Tebboune claims Algeria is the world’s 3rd largest economy

Algeria

Published on Tuesday 3 September 2024 Back to articles

Algeria’s President Abdelmadjid Tebboune

President Abdelhamid Tebboune told his supporters at a well-choreographed election campaign rally in Oran that Algeria is the world’s third largest economy

Having cleared the field of any meaningful opposition and muzzled the media, the campaign — which is being held amidst unprecedented domestic and overseas political indifference — has become an embarrassing one man show. The only question Tebboune has left unanswered is whether he is: a liar; prone to perpetual slips of the tongue; delusional; deliberately deceptive; or, as many on social media are sarcastically asking, that the 79-year-old president is mentally incapacitated. 

How else can one explain this latest claim which the silenced media fails to mention and his team fails to correct. His online supporters have defended Tebboune’s statement as a ‘slip of the tongue’, and that he meant to say that Algeria was Africa’s third largest economy. That is almost true if one accepts that its GDP has also been recalibrated following a sleight of hand by including a large proportion of the informal economy into the calculation (Algeria Politics & Security – 02.04.24; 28.05.24; 04.06.24 and 16.07.24). According to the original GDP figures Algeria is Africa’s fourth largest economy after South Africa, Egypt and Nigeria. The latest IMF data ranks Algeria as the world’s 50th largest on the basis of its recalibrated GDP and around 56th on its original and more accurate calibration. 

Even if it was a ‘slip of the tongue’ they seem to occur almost every time Tebboune makes public addresses which have become a litany of absurd statistics and embarrassing statements.
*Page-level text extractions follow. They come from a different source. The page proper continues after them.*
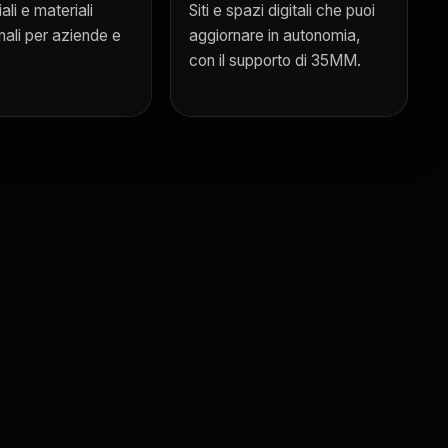
li e materiali
Siti e spazi digitali che puoi
ali per aziende e
aggiornare in autonomia,
con il supporto di 35MM.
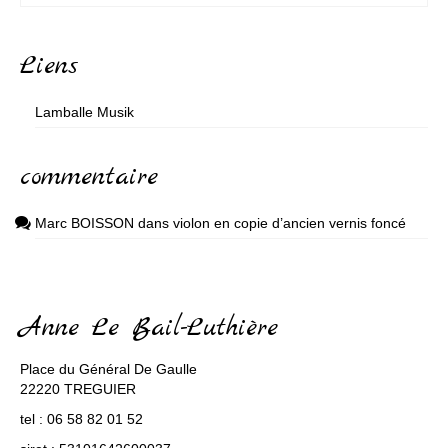
Liens
Lamballe Musik
commentaire
Marc BOISSON
dans
violon en copie d’ancien vernis foncé
Anne Le Bail-Luthière
Place du Général De Gaulle
22220 TREGUIER
tel : 06 58 82 01 52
They include: ‘Putin, friend of humanity;’ stratospheric quantities of drinking water from desalination plants about to be built; saying that the army would go to Gaza and build three hospitals in 20 days; and his promise to build a 200 kms long railway line from Algiers to Tamanrasset. He has made countless false assertions: is it credible that, by 2026, the country will no longer have to import durum wheat; or that it will build two million homes? 
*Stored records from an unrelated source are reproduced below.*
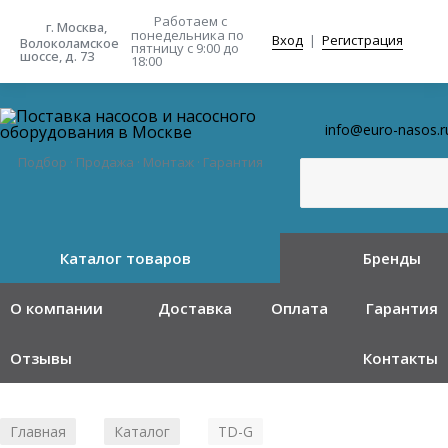
Работаем с
г. Москва,
понедельника
по
Вход
|
Регистрация
Волоколамское
пятницу с 9:00 до
шоссе, д. 73
18:00
info@euro-nasos.r
Подбор · Продажа · Монтаж · Гарантия
Каталог товаров
Бренды
О компании
Доставка
Оплата
Гарантия
Отзывы
Контакты
Главная
Каталог
TD-G
/
/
The president’s speech-writers clearly believe that: such ‘slips of the tongue’ can be ignored by a muzzled media; and that his supporters, denied access to any independent means of fact-checking, will swallow the duplicitous figures, exaggerations and lies.
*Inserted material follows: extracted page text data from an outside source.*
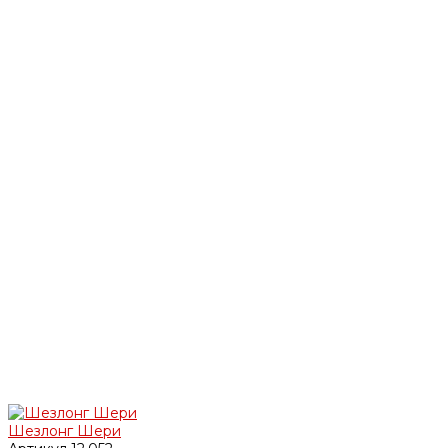
Шезлонг Шери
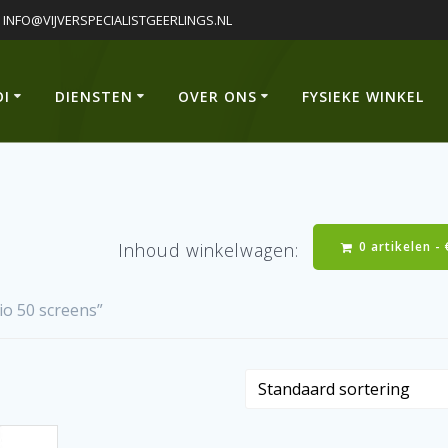
INFO@VIJVERSPECIALISTGEERLINGS.NL
OI
DIENSTEN
OVER ONS
FYSIEKE WINKEL
0 artikelen -
Inhoud winkelwagen:
o 50 screens”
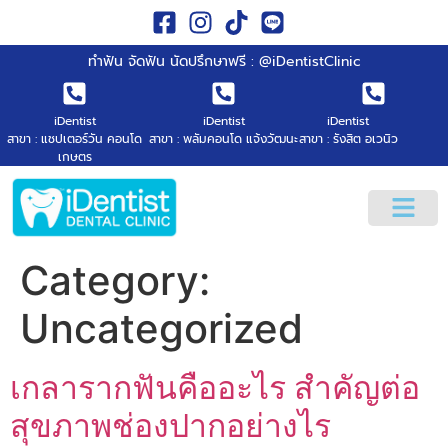
ทำฟัน จัดฟัน นัดปรึกษาฟรี : @iDentistClinic
iDentist
iDentist
iDentist
สาขา : แชปเตอร์วัน คอนโด
สาขา : พลัมคอนโด แจ้งวัฒนะ
สาขา : รังสิต อเวนิว
เกษตร
Category:
Uncategorized
เกลารากฟันคืออะไร สำคัญต่อ
สุขภาพช่องปากอย่างไร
With only four days left until the 7 September election, Tebboune’s carefully managed campaign — marred by widespread indifference and two virtually muted opponents — is drifting to an end. The relatively few overseas-based independent Algerian journalists describe the campaign as: ‘all smoke and mirrors’; ‘revolving around conspiracy theories’; ‘surfing on populism’ and ‘bragging about projects launched by his predecessor.’